A reverse mapping entry used to get created by post-applypatch to
map the blob that represents the notes text added to the $commit to
another text blob that contains the 40-hex of the commit object.
This is the experiment that did not work well.  As none of the later
integrator's work e.g. "commit --amend", "rebase", "cherry-pick",
etc. is about rewriting that blob, notes.rewriteRef mechanism would
not kick in, and that is understandasble.

And these (incomplete) reverse mapping entries get in the way to
maintain and correct the forward mapping.  When a commit that got
unreachable gets expired, I want "git notes prune" to remove notes
on them, and I do not want to even think about what should happen to
the entries in the notes tree that abuse the mechanism to map blobs
that are otherwise *not* even reachable from the main history.

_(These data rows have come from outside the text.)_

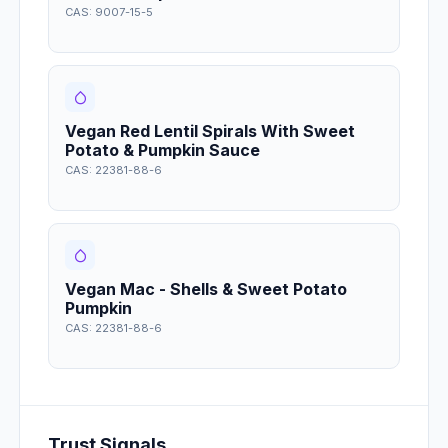
CAS: 9007-15-5
Vegan Red Lentil Spirals With Sweet
Potato & Pumpkin Sauce
CAS: 22381-88-6
Vegan Mac - Shells & Sweet Potato
Pumpkin
CAS: 22381-88-6
Trust Signals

A much more important task is to make sure that the forward mapping
that annotates invidual commits reachable from 'pu' and/or 'master' 
is maintained correctly by various tools.  From a correctly maintained
forward mapping, it should be straight forward to get a reverse mapping
if needed.

> Though personally, I do not know if there is much point in pushing it
> out, given that receivers can reverse the mapping themselves.

Before this thread, I was planning to construct and publish the
reverse mapping at the end of the day, but do so on a separate notes
ref (see above---the hacky abuse gets in the way of maintaining and
debugging the forward mapping, but a separate notes-ref that only
contains hacks is less worrysome).  But I have changed my mind and
decided not to generate or publish one.  It is sort of similar to
the way the pack .idx is constructed only by the receiver [*1*].

> Or is there some argument that there is information in the reverse map
> that _cannot_ be generated from the forward map?

I know there is no information loss (after all I was the only one
who ran that experimental hack), but there is one objection that is
still possible, even though I admit that is a weak argument.

If a plumbing "diff-{files,tree,index}" family had a sibling
"diff-notes" to compare two notes-shaped trees while pretending that
the object-name fan-out did not exist (i.e. instead, the trees being
compared is without a subtree and full of 40-hex filenames), then it
would be less cumbersome to incrementally update the reverse mapping
by reading forward mapping with something like:

	git diff-notes --raw amlog@{1} amlog

to learn the commits whose notes have changed.  But without such a
plumbing, it is cumbersome to do so correctly.  "git diff-tree -r"
could serve as a rough substitute, until the note tree grows and get
rebalanced by reorganizing the fan-out, and on the day it happens
the reverse mapper needs to read and discard ghost changes that are
only due to tree reorganizing [*2*].

[Footnotes]

*1* Even if the sender could give one when it creates a .pack, the
    receiver would not trust that it is matches the corresponding
    .pack before using it, and the cost to validate is similar to
    the cost to generate.

*2* That makes it less efficient on that day (which hopefully would
    happen once in a blue moon) but would not affect correctness.